WHAT TO PRODUCE: Leave the pictures out and give every entry again exactly.
DATA EXCERPTS Start Marker
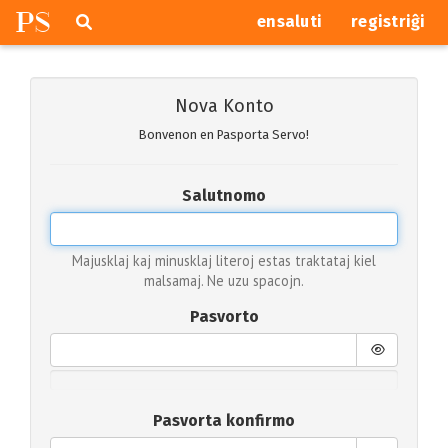
P
S
Pretersalti
serĉi
ensaluti
registriĝi
navigajn
butonojn
Nova Konto
Bonvenon en Pasporta Servo!
Salutnomo
Majusklaj kaj minusklaj literoj estas traktataj kiel
malsamaj. Ne uzu spacojn.
Pasvorto
Pasvorta konfirmo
DATA EXCERPTS End Marker
WRITTEN ANSWER:
P
S
Pretersalti
serĉi
ensaluti
registriĝi
navigajn
butonojn
Nova Konto
Bonvenon en Pasporta Servo!
Salutnomo
Majusklaj kaj minusklaj literoj estas traktataj kiel
malsamaj. Ne uzu spacojn.
Pasvorto
Pasvorta konfirmo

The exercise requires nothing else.